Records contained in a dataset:
□ □ □ □

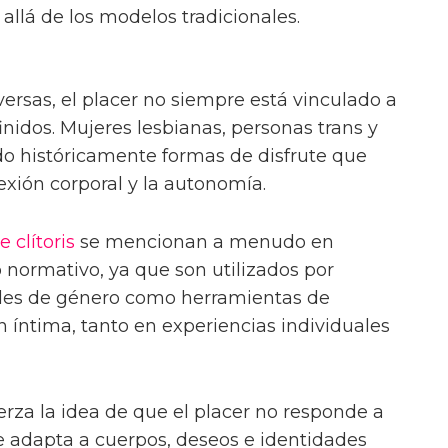
allá de los modelos tradicionales.
versas, el placer no siempre está vinculado a
finidos. Mujeres lesbianas, personas trans y
do históricamente formas de disfrute que
nexión corporal y la autonomía.
e clítoris
se mencionan a menudo en
 normativo, ya que son utilizados por
ades de género como herramientas de
 íntima, tanto en experiencias individuales
erza la idea de que el placer no responde a
se adapta a cuerpos, deseos e identidades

□ □ □ □

### Aim of the exercise
Wherever a line in the entries above holds "placer", copy that line.

### The completed task
versas, el placer no siempre está vinculado a
erza la idea de que el placer no responde a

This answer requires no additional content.